The Wall Street Journal editorial-page editors are upset that Wisconsin’s state Senate passed “Healthy Wisconsin”, which will give health insurance to every person in the state. Of course, the Journal editors are right in saying that the plan is “openly hostile to market incentives that contain costs” and that the “Cheesehead nation could expect to attract health-care free-riders while losing productive workers who leave for less-taxing climes.”
In addition, as the Journal put it, “Wow, is ‘free’ health care expensive. The plan would cost an estimated $15.2 billion, or $3 billion more than the state currently collects in all income, sales and corporate income taxes.” …
Does it never occur to the progressives that the legislature’s intrusion into private contracts is one reason health care and health insurance are expensive now? The average annual health-insurance premium for a family in Wisconsin is $4,462 partly because Wisconsin imposes 29 mandates on health insurers: Every policy must cover chiropractors, dentists, genetic testing, etc. Think chiropractors are quacks? Too bad. You still must pay them to treat people in your state.
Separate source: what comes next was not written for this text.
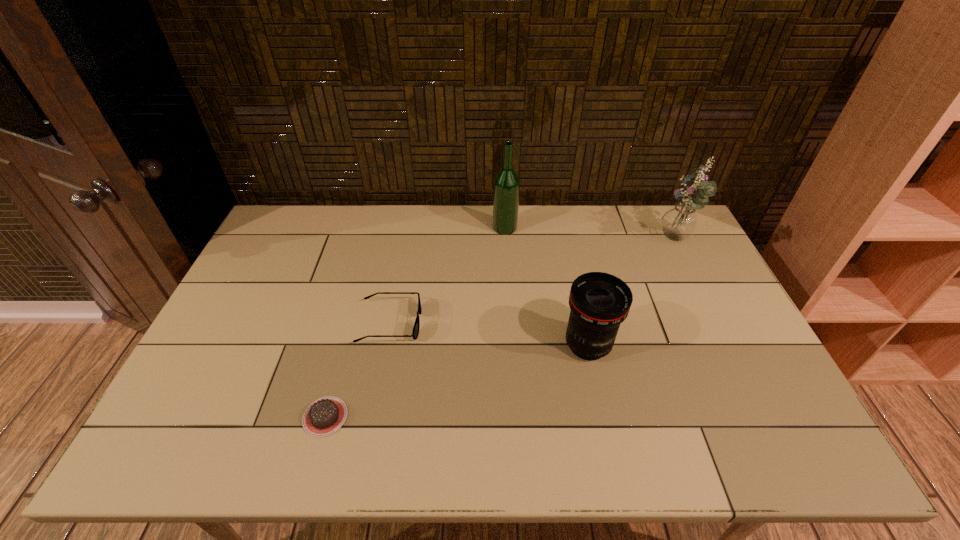 This screenshot has width=960, height=540. Find the location of `free area in between the nearest object and the telephoto lens`. free area in between the nearest object and the telephoto lens is located at coordinates (x=456, y=381).

In order to click on object that is the second closest to the alcohol in this screenshot , I will do `click(599, 302)`.

Identify which object is located as the fourth nearest to the bouquet. Please provide its 2D coordinates. Your answer should be formatted as a tuple, i.e. [(x, y)], where the tuple contains the x and y coordinates of a point satisfying the conditions above.

[(326, 415)]

I want to click on vacant area in the image that satisfies the following two spatial constraints: 1. on the front-facing side of the telephoto lens; 2. on the right side of the fourth tallest object, so click(x=386, y=346). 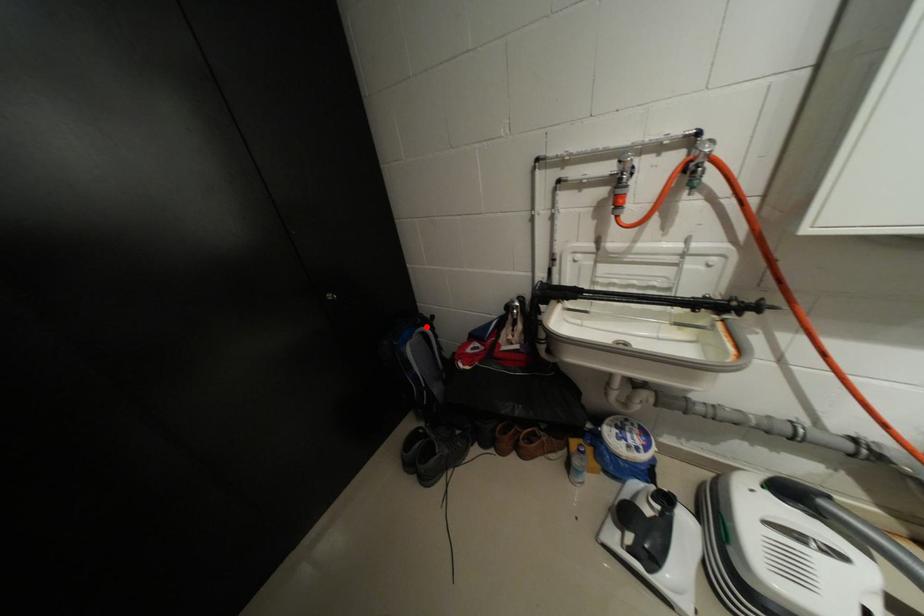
Stossel’s last point underscores what I wrote above. When government interferes in private markets through mandates, price-fixing, and/or competition with private enterprise, consumers pay more and get less. It also creates artificial shortages and distorts supply-demand equations in ways that create gaps for consumers. One of Dr. Thorpe’s points was that primary-care physicians are underpaid and we have a shortage of care at that level. In a free market, rates would rise to correct the imbalance — but because Medicare shortchanges primary-care efforts and that comprises a significant part of the compensation available, physicians tend to specialize to get better compensation.
I wish Wisconsin the best of luck — and hope that their experiment ends at the St. Croix River.